Stored records:
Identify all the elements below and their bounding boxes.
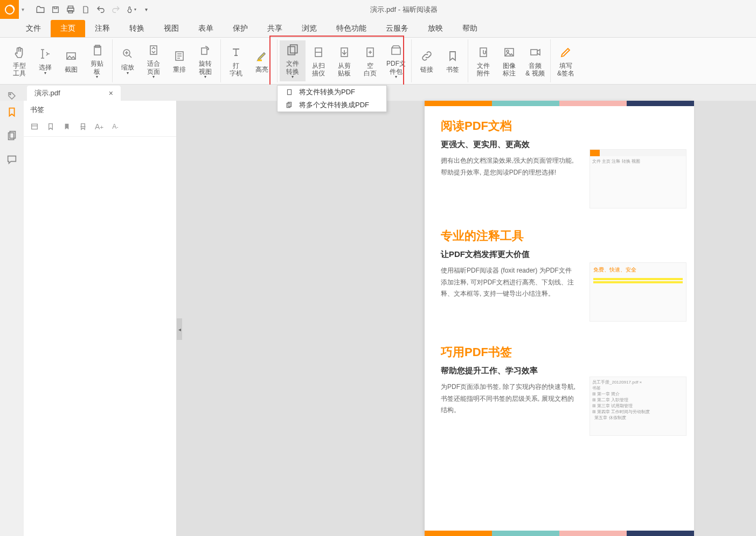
- image-annot-button[interactable]: 图像 标注: [496, 40, 522, 81]
- app-menu-dropdown-icon[interactable]: ▾: [19, 0, 27, 19]
- fill-sign-button[interactable]: 填写 &签名: [553, 40, 579, 81]
- doc-section-1: 阅读PDF文档 更强大、更实用、更高效 拥有出色的文档渲染效果,强大的页面管理功…: [425, 106, 694, 184]
- redo-icon[interactable]: [110, 4, 121, 15]
- print-icon[interactable]: [65, 4, 76, 15]
- page-stripe-bottom: [425, 531, 694, 536]
- fit-page-icon: [146, 43, 161, 58]
- close-tab-icon[interactable]: ×: [109, 89, 113, 98]
- reflow-icon: [172, 48, 187, 64]
- panel-toolbar: A+ A-: [24, 119, 176, 137]
- menu-convert[interactable]: 转换: [120, 20, 154, 37]
- section-heading: 阅读PDF文档: [441, 118, 678, 134]
- fit-page-button[interactable]: 适合 页面▾: [141, 40, 167, 81]
- reflow-button[interactable]: 重排: [167, 40, 192, 81]
- zoom-icon: [120, 46, 135, 61]
- undo-icon[interactable]: [95, 4, 106, 15]
- snapshot-icon: [64, 48, 79, 64]
- panel-delete-icon[interactable]: [78, 121, 88, 132]
- menu-help[interactable]: 帮助: [453, 20, 487, 37]
- menu-cloud[interactable]: 云服务: [376, 20, 418, 37]
- open-folder-icon[interactable]: [35, 4, 46, 15]
- section-body: 为PDF页面添加书签, 除了实现内容的快速导航,书签还能指明不同书签的层级关系,…: [441, 381, 575, 416]
- menu-comment[interactable]: 注释: [85, 20, 120, 37]
- snapshot-button[interactable]: 截图: [58, 40, 84, 81]
- rail-bookmark-icon[interactable]: [5, 105, 19, 119]
- svg-point-20: [507, 50, 509, 52]
- panel-new-bookmark-icon[interactable]: [61, 121, 72, 132]
- file-convert-icon: [285, 43, 300, 58]
- panel-collapse-handle[interactable]: ◂: [177, 318, 182, 340]
- package-icon: [389, 43, 404, 58]
- pdf-page: 阅读PDF文档 更强大、更实用、更高效 拥有出色的文档渲染效果,强大的页面管理功…: [425, 101, 694, 536]
- file-convert-dropdown: 将文件转换为PDF 将多个文件转换成PDF: [277, 85, 387, 112]
- page-stripe: [425, 101, 694, 106]
- zoom-button[interactable]: 缩放▾: [115, 40, 141, 81]
- menu-form[interactable]: 表单: [189, 20, 223, 37]
- blank-page-icon: [363, 45, 378, 60]
- from-scanner-button[interactable]: 从扫 描仪: [306, 40, 331, 81]
- section-thumbnail: 文件 主页 注释 转换 视图: [589, 149, 686, 208]
- document-viewport[interactable]: ◂ 阅读PDF文档 更强大、更实用、更高效 拥有出色的文档渲染效果,强大的页面管…: [177, 101, 756, 536]
- menu-slideshow[interactable]: 放映: [418, 20, 453, 37]
- page-icon[interactable]: [80, 4, 91, 15]
- section-body: 拥有出色的文档渲染效果,强大的页面管理功能,帮助提升效率, 是您阅读PDF的理想…: [441, 155, 575, 178]
- main-area: 书签 A+ A- ◂ 阅读PDF文档 更强大、更实用、更高效 拥有出色的文档渲染…: [0, 101, 756, 536]
- file-attach-button[interactable]: 文件 附件: [470, 40, 496, 81]
- typewriter-icon: [228, 45, 244, 60]
- image-icon: [502, 45, 517, 60]
- document-tab[interactable]: 演示.pdf ×: [27, 86, 121, 101]
- panel-font-inc-icon[interactable]: A+: [94, 121, 105, 132]
- docs-icon: [285, 101, 294, 109]
- panel-add-bookmark-icon[interactable]: [45, 121, 56, 132]
- menu-feature[interactable]: 特色功能: [327, 20, 376, 37]
- blank-page-button[interactable]: 空 白页: [357, 40, 383, 81]
- select-button[interactable]: 选择▾: [32, 40, 58, 81]
- rail-pages-icon[interactable]: [5, 129, 19, 143]
- menu-protect[interactable]: 保护: [223, 20, 258, 37]
- menu-view[interactable]: 视图: [154, 20, 189, 37]
- link-icon: [419, 48, 434, 64]
- svg-rect-22: [288, 89, 292, 94]
- highlight-button[interactable]: 高亮: [249, 40, 275, 81]
- menu-home[interactable]: 主页: [51, 20, 85, 37]
- section-heading: 巧用PDF书签: [441, 344, 678, 360]
- touch-icon[interactable]: ▾: [126, 4, 136, 15]
- menu-file[interactable]: 文件: [16, 20, 51, 37]
- scanner-icon: [311, 45, 326, 60]
- typewriter-button[interactable]: 打 字机: [223, 40, 249, 81]
- section-subheading: 更强大、更实用、更高效: [441, 140, 678, 150]
- menu-browse[interactable]: 浏览: [292, 20, 327, 37]
- svg-rect-14: [290, 45, 297, 53]
- tab-label: 演示.pdf: [34, 88, 60, 98]
- bookmark-button[interactable]: 书签: [440, 40, 466, 81]
- qat-more-icon[interactable]: ▾: [141, 4, 151, 15]
- rotate-view-button[interactable]: 旋转 视图▾: [192, 40, 218, 81]
- clipboard-button[interactable]: 剪贴 板▾: [84, 40, 110, 81]
- file-convert-button[interactable]: 文件 转换▾: [280, 40, 306, 81]
- svg-rect-1: [53, 6, 59, 12]
- from-clipboard-button[interactable]: 从剪 贴板: [331, 40, 357, 81]
- save-icon[interactable]: [50, 4, 61, 15]
- convert-file-to-pdf[interactable]: 将文件转换为PDF: [278, 86, 386, 99]
- quick-access-toolbar: ▾ ▾: [27, 4, 159, 15]
- tag-icon[interactable]: [7, 91, 17, 101]
- side-rail: [0, 101, 24, 536]
- app-logo-icon: [0, 0, 19, 19]
- from-clipboard-icon: [337, 45, 352, 60]
- pdf-package-button[interactable]: PDF文 件包▾: [383, 40, 409, 81]
- link-button[interactable]: 链接: [414, 40, 440, 81]
- convert-multiple-to-pdf[interactable]: 将多个文件转换成PDF: [278, 99, 386, 112]
- select-icon: [38, 46, 53, 61]
- menu-share[interactable]: 共享: [258, 20, 292, 37]
- ribbon: 手型 工具 选择▾ 截图 剪贴 板▾ 缩放▾ 适合 页面▾ 重排 旋转 视图▾ …: [0, 37, 756, 85]
- panel-list-icon[interactable]: [29, 121, 40, 132]
- bookmarks-panel: 书签 A+ A-: [24, 101, 177, 536]
- doc-section-3: 巧用PDF书签 帮助您提升工作、学习效率 为PDF页面添加书签, 除了实现内容的…: [425, 332, 694, 422]
- highlight-icon: [254, 48, 269, 64]
- rail-comments-icon[interactable]: [5, 152, 19, 166]
- audio-video-button[interactable]: 音频 & 视频: [522, 40, 548, 81]
- panel-font-dec-icon[interactable]: A-: [110, 121, 121, 132]
- doc-icon: [285, 88, 294, 96]
- rotate-icon: [198, 43, 213, 58]
- hand-tool-button[interactable]: 手型 工具: [6, 40, 32, 81]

Goal of the exercise >>
Give back each of the records above word for word, apart from the pictures.

Result of this exercise >>
Identify all the elements below and their bounding boxes.
- image-annot-button[interactable]: 图像 标注: [496, 40, 522, 81]
- app-menu-dropdown-icon[interactable]: ▾: [19, 0, 27, 19]
- fill-sign-button[interactable]: 填写 &签名: [553, 40, 579, 81]
- doc-section-1: 阅读PDF文档 更强大、更实用、更高效 拥有出色的文档渲染效果,强大的页面管理功…: [425, 106, 694, 184]
- redo-icon[interactable]: [110, 4, 121, 15]
- print-icon[interactable]: [65, 4, 76, 15]
- page-stripe-bottom: [425, 531, 694, 536]
- fit-page-icon: [146, 43, 161, 58]
- close-tab-icon[interactable]: ×: [109, 89, 113, 98]
- reflow-icon: [172, 48, 187, 64]
- panel-toolbar: A+ A-: [24, 119, 176, 137]
- menu-convert[interactable]: 转换: [120, 20, 154, 37]
- section-heading: 阅读PDF文档: [441, 118, 678, 134]
- fit-page-button[interactable]: 适合 页面▾: [141, 40, 167, 81]
- reflow-button[interactable]: 重排: [167, 40, 192, 81]
- zoom-icon: [120, 46, 135, 61]
- undo-icon[interactable]: [95, 4, 106, 15]
- snapshot-icon: [64, 48, 79, 64]
- panel-delete-icon[interactable]: [78, 121, 88, 132]
- menu-help[interactable]: 帮助: [453, 20, 487, 37]
- menu-cloud[interactable]: 云服务: [376, 20, 418, 37]
- open-folder-icon[interactable]: [35, 4, 46, 15]
- section-body: 为PDF页面添加书签, 除了实现内容的快速导航,书签还能指明不同书签的层级关系,…: [441, 381, 575, 416]
- menu-comment[interactable]: 注释: [85, 20, 120, 37]
- snapshot-button[interactable]: 截图: [58, 40, 84, 81]
- rail-bookmark-icon[interactable]: [5, 105, 19, 119]
- svg-point-20: [507, 50, 509, 52]
- panel-new-bookmark-icon[interactable]: [61, 121, 72, 132]
- file-convert-icon: [285, 43, 300, 58]
- panel-collapse-handle[interactable]: ◂: [177, 318, 182, 340]
- package-icon: [389, 43, 404, 58]
- pdf-page: 阅读PDF文档 更强大、更实用、更高效 拥有出色的文档渲染效果,强大的页面管理功…: [425, 101, 694, 536]
- file-convert-dropdown: 将文件转换为PDF 将多个文件转换成PDF: [277, 85, 387, 112]
- page-stripe: [425, 101, 694, 106]
- zoom-button[interactable]: 缩放▾: [115, 40, 141, 81]
- menu-form[interactable]: 表单: [189, 20, 223, 37]
- blank-page-icon: [363, 45, 378, 60]
- from-scanner-button[interactable]: 从扫 描仪: [306, 40, 331, 81]
- section-thumbnail: 文件 主页 注释 转换 视图: [589, 149, 686, 208]
- document-viewport[interactable]: ◂ 阅读PDF文档 更强大、更实用、更高效 拥有出色的文档渲染效果,强大的页面管…: [177, 101, 756, 536]
- menu-slideshow[interactable]: 放映: [418, 20, 453, 37]
- page-icon[interactable]: [80, 4, 91, 15]
- section-body: 拥有出色的文档渲染效果,强大的页面管理功能,帮助提升效率, 是您阅读PDF的理想…: [441, 155, 575, 178]
- main-area: 书签 A+ A- ◂ 阅读PDF文档 更强大、更实用、更高效 拥有出色的文档渲染…: [0, 101, 756, 536]
- file-attach-button[interactable]: 文件 附件: [470, 40, 496, 81]
- typewriter-icon: [228, 45, 244, 60]
- image-icon: [502, 45, 517, 60]
- document-tab[interactable]: 演示.pdf ×: [27, 86, 121, 101]
- panel-font-inc-icon[interactable]: A+: [94, 121, 105, 132]
- docs-icon: [285, 101, 294, 109]
- panel-add-bookmark-icon[interactable]: [45, 121, 56, 132]
- menu-feature[interactable]: 特色功能: [327, 20, 376, 37]
- blank-page-button[interactable]: 空 白页: [357, 40, 383, 81]
- select-button[interactable]: 选择▾: [32, 40, 58, 81]
- rail-pages-icon[interactable]: [5, 129, 19, 143]
- menu-protect[interactable]: 保护: [223, 20, 258, 37]
- menu-view[interactable]: 视图: [154, 20, 189, 37]
- link-icon: [419, 48, 434, 64]
- svg-rect-22: [288, 89, 292, 94]
- highlight-button[interactable]: 高亮: [249, 40, 275, 81]
- menu-home[interactable]: 主页: [51, 20, 85, 37]
- section-heading: 巧用PDF书签: [441, 344, 678, 360]
- touch-icon[interactable]: ▾: [126, 4, 136, 15]
- menu-file[interactable]: 文件: [16, 20, 51, 37]
- scanner-icon: [311, 45, 326, 60]
- typewriter-button[interactable]: 打 字机: [223, 40, 249, 81]
- section-subheading: 更强大、更实用、更高效: [441, 140, 678, 150]
- menu-browse[interactable]: 浏览: [292, 20, 327, 37]
- svg-rect-14: [290, 45, 297, 53]
- tab-label: 演示.pdf: [34, 88, 60, 98]
- bookmark-button[interactable]: 书签: [440, 40, 466, 81]
- qat-more-icon[interactable]: ▾: [141, 4, 151, 15]
- rotate-view-button[interactable]: 旋转 视图▾: [192, 40, 218, 81]
- clipboard-button[interactable]: 剪贴 板▾: [84, 40, 110, 81]
- file-convert-button[interactable]: 文件 转换▾: [280, 40, 306, 81]
- svg-rect-1: [53, 6, 59, 12]
- from-clipboard-button[interactable]: 从剪 贴板: [331, 40, 357, 81]
- save-icon[interactable]: [50, 4, 61, 15]
- convert-file-to-pdf[interactable]: 将文件转换为PDF: [278, 86, 386, 99]
- quick-access-toolbar: ▾ ▾: [27, 4, 159, 15]
- tag-icon[interactable]: [7, 91, 17, 101]
- side-rail: [0, 101, 24, 536]
- app-logo-icon: [0, 0, 19, 19]
- from-clipboard-icon: [337, 45, 352, 60]
- pdf-package-button[interactable]: PDF文 件包▾: [383, 40, 409, 81]
- link-button[interactable]: 链接: [414, 40, 440, 81]
- convert-multiple-to-pdf[interactable]: 将多个文件转换成PDF: [278, 99, 386, 112]
- select-icon: [38, 46, 53, 61]
- menu-share[interactable]: 共享: [258, 20, 292, 37]
- ribbon: 手型 工具 选择▾ 截图 剪贴 板▾ 缩放▾ 适合 页面▾ 重排 旋转 视图▾ …: [0, 37, 756, 85]
- panel-list-icon[interactable]: [29, 121, 40, 132]
- bookmarks-panel: 书签 A+ A-: [24, 101, 177, 536]
- doc-section-3: 巧用PDF书签 帮助您提升工作、学习效率 为PDF页面添加书签, 除了实现内容的…: [425, 332, 694, 422]
- highlight-icon: [254, 48, 269, 64]
- rail-comments-icon[interactable]: [5, 152, 19, 166]
- audio-video-button[interactable]: 音频 & 视频: [522, 40, 548, 81]
- panel-font-dec-icon[interactable]: A-: [110, 121, 121, 132]
- doc-icon: [285, 88, 294, 96]
- rotate-icon: [198, 43, 213, 58]
- hand-tool-button[interactable]: 手型 工具: [6, 40, 32, 81]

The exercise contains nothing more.